Sen. Bernie Sanders, I-Vermont, and Rep. Alexandria Ocasio-Cortez, D-New York, want the federal government to invest as much as $172 billion over 10 years to transform living conditions for nearly two million people living in public housing.
They are sponsoring identical Senate and House bills, each called “the Green New Deal for Public Housing Act,” that would lower utility costs and reduce environmental hazards like lead and water poisoning.
“At this time of unprecedented crisis, we must move forward to boldly address the systemic and existential threats facing us today,” Sanders said in a statement. “That includes combating climate change and making sure that every American has a safe and decent place to live.”
The two progressive lawmakers are looking to go well beyond President Joe Biden’s proposal in his $2 trillion infrastructure plan to spend $40 billion to improve public housing.
But the progressives’ plan faces a heavy lift in Congress, where Republicans appear unanimously opposed to anything connected to the Green New Deal.
Senate Minority Leader Mitch McConnell, R-Kentucky, has attacked Biden’s overall agenda as an effort to answer the demands of Sanders and other progressives.
McConnell has vowed that he would oppose the infrastructure plan “every step of the way,” and on Monday told reporters “I don’t think there will be any Republican support — none, zero” for either the infrastructure bill or Biden’s nearly $2 trillion jobs and education proposal.
The GOP has unveiled a $568 billion infrastructure package that focuses on roads, bridges, transit, ports and wastewater treatment plants.
The Green New Deal for Public Housing Act’s $172 billion budget would go to equipping public housing with cutting-edge materials and infrastructure, including energy-efficient windows, improved insulation of roofs and exterior walls, heat-recovery ventilation systems, and solar panels.
The budget would also go to upgrading, replacing, and improving public housing units to make them energy efficient. Public housing energy bills with the proposed legislation would be reduced by up to 70 percent, or $613 million, by electrifying all public housing with carbon-free sources, such as on-site solar panels.
Water bills would also be reduced by up to 30 percent, or $97 million, through the electrification of water heating. Gas stoves and water heaters, which rely on fossil fuels, would also be replaced by electric appliances.
The transitioning of the U.S. public housing stock into zero-carbon, energy-efficient communities would reduce annual carbon emissions by roughly 5.6 million metric tons, according to the lawmakers.
Low-income households on average spend 16.3 percent of their total income on energy costs, compared to 3.5 percent for other households. This can often force public housing residents to choose between paying energy bills or other expenses like health care, medicine, groceries, and childcare, according to Sanders and Ocasio-Cortez.
“With its focus on transforming nearly 1 million units of public housing, the Green New Deal for Public Housing Act will spur economies of scale for weatherization, retrofitting, and renewable energy, making them more cost effective and livable throughout the country,” the lawmakers said.
Residents of public housing also often suffer worse health outcomes due to mold infestations, poor indoor air quality, and unsafe temperatures. According to the National Center for Health in Public Housing, patients at primary care centers for public housing residents are more likely to be diagnosed with asthma, diabetes, depression and other mood disorders than those not living in public housing.
“Too many families reside in public housing that has been neglected by our country’s political leaders for years, forced to choose between living in homes with toxic mold and unreliable heat, or sleeping on the street,” Varshini Prakash, executive director of Sunrise Movement, said in a statement.
A report by the Climate + Community Project, a climate policy initiative launched by the University of Pennsylvania’s McHarg Center in 2020, found that the proposed legislation would cut asthma rates by an estimated 18 to 30 percent in New York City’s public housing. Improved environmental quality and new on-site health clinics and services would create better health outcomes for public housing residents, according to the group.
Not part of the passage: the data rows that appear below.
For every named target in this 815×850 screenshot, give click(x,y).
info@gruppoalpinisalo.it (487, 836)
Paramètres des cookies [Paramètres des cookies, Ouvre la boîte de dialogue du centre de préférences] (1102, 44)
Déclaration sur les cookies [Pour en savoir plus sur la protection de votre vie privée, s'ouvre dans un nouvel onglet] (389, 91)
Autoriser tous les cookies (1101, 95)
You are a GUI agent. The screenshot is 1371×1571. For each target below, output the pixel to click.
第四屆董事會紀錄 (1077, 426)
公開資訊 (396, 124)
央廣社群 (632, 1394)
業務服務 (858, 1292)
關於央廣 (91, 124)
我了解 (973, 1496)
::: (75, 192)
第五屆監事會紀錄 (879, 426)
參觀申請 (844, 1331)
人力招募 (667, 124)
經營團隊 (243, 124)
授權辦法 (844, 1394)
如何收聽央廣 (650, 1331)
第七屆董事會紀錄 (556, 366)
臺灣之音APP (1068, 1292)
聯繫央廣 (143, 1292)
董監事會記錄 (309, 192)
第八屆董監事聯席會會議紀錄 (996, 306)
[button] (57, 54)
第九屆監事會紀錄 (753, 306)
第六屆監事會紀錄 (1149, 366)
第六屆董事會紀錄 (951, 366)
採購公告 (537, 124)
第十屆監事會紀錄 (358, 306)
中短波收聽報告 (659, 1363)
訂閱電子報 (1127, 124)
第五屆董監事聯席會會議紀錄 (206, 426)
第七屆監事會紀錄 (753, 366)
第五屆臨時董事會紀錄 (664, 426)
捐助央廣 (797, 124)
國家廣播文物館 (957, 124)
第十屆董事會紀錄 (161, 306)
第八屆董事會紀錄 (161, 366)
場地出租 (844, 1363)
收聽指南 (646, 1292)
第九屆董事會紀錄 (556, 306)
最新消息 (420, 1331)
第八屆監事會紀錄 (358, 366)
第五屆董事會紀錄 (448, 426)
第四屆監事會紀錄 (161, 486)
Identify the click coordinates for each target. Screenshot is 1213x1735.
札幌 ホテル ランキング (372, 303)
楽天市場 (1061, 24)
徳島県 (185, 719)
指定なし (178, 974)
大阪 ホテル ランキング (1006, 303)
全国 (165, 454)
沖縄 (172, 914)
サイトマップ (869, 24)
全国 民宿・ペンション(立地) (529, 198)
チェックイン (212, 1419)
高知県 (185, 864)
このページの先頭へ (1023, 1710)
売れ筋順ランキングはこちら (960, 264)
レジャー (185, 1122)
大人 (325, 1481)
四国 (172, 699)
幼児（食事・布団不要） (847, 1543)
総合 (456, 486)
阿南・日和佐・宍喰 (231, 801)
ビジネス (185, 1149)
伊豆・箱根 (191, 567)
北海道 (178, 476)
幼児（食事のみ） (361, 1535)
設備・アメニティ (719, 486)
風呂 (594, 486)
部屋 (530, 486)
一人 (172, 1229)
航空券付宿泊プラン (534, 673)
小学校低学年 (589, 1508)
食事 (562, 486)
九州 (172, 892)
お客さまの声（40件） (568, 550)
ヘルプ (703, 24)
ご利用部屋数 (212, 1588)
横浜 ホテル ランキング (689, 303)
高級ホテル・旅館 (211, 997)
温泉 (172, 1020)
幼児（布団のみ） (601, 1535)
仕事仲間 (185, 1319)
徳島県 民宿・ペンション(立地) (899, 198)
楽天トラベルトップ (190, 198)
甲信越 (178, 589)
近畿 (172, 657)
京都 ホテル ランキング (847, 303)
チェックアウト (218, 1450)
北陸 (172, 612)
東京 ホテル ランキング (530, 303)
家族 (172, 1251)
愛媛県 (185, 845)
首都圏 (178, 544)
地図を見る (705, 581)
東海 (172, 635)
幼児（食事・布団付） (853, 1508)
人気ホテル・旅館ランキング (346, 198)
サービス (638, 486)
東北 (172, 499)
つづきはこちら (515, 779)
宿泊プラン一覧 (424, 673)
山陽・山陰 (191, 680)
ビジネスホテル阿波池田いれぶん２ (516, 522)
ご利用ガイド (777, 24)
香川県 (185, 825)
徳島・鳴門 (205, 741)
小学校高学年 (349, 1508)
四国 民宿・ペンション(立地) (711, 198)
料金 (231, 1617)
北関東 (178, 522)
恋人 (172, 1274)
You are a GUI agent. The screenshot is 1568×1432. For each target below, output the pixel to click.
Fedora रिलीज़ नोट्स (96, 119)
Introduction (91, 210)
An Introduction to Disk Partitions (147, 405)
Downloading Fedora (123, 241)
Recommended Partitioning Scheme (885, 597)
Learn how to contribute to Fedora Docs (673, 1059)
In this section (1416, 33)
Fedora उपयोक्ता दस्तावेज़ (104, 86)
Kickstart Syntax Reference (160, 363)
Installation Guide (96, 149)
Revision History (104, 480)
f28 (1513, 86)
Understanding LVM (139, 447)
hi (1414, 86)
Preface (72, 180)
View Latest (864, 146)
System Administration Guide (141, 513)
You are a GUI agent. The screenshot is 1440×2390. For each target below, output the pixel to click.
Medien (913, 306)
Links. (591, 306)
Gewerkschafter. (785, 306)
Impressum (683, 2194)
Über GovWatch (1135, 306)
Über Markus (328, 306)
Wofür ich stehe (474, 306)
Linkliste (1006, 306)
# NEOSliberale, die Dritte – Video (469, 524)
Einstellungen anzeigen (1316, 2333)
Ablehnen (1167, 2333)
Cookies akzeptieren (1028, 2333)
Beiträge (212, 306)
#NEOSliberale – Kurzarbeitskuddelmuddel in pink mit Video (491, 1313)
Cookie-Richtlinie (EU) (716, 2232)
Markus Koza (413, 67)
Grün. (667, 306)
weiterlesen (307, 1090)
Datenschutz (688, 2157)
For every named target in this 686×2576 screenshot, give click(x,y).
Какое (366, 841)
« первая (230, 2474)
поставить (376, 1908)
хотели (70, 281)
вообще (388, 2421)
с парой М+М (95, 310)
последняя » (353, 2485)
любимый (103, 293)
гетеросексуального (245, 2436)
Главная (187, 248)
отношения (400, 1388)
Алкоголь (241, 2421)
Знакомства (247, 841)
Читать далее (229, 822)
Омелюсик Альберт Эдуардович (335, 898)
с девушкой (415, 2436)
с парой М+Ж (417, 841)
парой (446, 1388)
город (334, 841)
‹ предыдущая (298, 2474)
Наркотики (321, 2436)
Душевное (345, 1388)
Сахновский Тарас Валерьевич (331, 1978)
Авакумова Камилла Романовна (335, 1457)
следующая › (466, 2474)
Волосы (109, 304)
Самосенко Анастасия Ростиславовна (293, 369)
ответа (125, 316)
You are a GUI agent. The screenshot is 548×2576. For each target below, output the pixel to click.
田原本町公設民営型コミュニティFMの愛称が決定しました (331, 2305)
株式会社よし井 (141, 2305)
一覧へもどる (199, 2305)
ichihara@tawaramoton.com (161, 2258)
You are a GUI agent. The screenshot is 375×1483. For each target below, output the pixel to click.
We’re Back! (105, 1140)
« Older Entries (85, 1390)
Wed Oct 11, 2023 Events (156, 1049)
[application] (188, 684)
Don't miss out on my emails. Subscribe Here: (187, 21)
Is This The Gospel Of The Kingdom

The bill would also create up to 240,000 union jobs per year across the country, according to the Climate + Community Project.
“The Green New Deal for Public Housing includes opportunities for residents to finally gain access to promised jobs, while improving their quality of life and planning for climate resilience,” Wanda Salamán, executive director of Bronx-based social justice organization Mothers on the Move, said in a statement.
The Green New Deal for Public Housing Act is co-sponsored in the Senate by Sens. Elizabeth Warren, D-Massachusetts, Ed Markey, D-Massachusetts, and Jeff Merkley, D-Oregon, and has been endorsed by 20 organizations. In the House, the bill has 22 co-sponsors.